After locating the line that contains "Yksityishenkilöiden välisessä kaupankäynnissä", quote it and all lines after it through the end of the entries, and nothing more. Pictures stay out.

[Collected data]
Segment Open
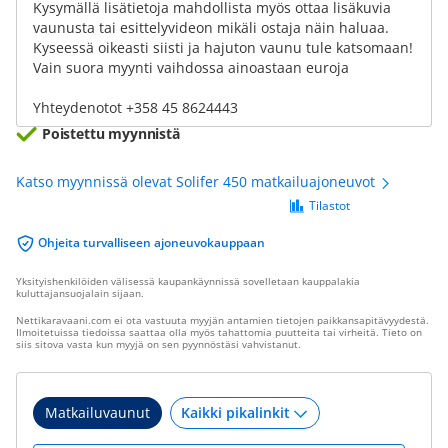
Kysymällä lisätietoja mahdollista myös ottaa lisäkuvia
vaunusta tai esittelyvideon mikäli ostaja näin haluaa.
Kyseessä oikeasti siisti ja hajuton vaunu tule katsomaan!
Vain suora myynti vaihdossa ainoastaan euroja
Yhteydenotot +358 45 8624443
Poistettu myynnistä
Katso myynnissä olevat Solifer 450 matkailuajoneuvot
Tilastot
Ohjeita turvalliseen ajoneuvokauppaan
Yksityishenkilöiden välisessä kaupankäynnissä sovelletaan kauppalakia
kuluttajansuojalain sijaan.
Nettikaravaani.com ei ota vastuuta myyjän antamien tietojen paikkansapitävyydestä.
Ilmoitetuissa tiedoissa saattaa olla myös tahattomia puutteita tai virheitä. Tieto on
siis sitova vasta kun myyjä on sen pyynnöstäsi vahvistanut.
Matkailuvaunut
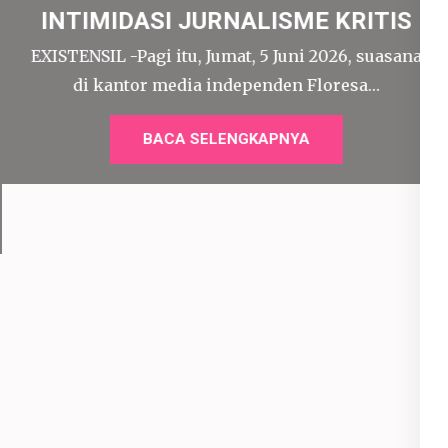
INTIMIDASI JURNALISME KRITIS
EXISTENSIL -Pagi itu, Jumat, 5 Juni 2026, suasana
di kantor media independen Floresa…
BACA SELENGKAPNYA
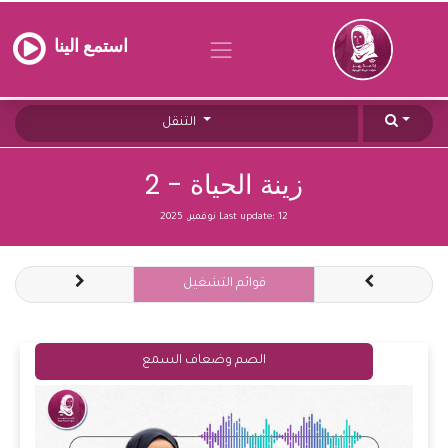
استمع الينا
التنقل
زينة الحياة - 2
12 نوفمبر, 2025
Last update:
قوائم التشغيل
الصم وضعاف السمع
Segment Closed
> TASK SOLUTION
Yksityishenkilöiden välisessä kaupankäynnissä sovelletaan kauppalakia
kuluttajansuojalain sijaan.
Nettikaravaani.com ei ota vastuuta myyjän antamien tietojen paikkansapitävyydestä.
Ilmoitetuissa tiedoissa saattaa olla myös tahattomia puutteita tai virheitä. Tieto on
siis sitova vasta kun myyjä on sen pyynnöstäsi vahvistanut.
Matkailuvaunut
INTIMIDASI JURNALISME KRITIS
EXISTENSIL -Pagi itu, Jumat, 5 Juni 2026, suasana
di kantor media independen Floresa…
BACA SELENGKAPNYA
استمع الينا
التنقل
زينة الحياة - 2
12 نوفمبر, 2025
Last update:
قوائم التشغيل
الصم وضعاف السمع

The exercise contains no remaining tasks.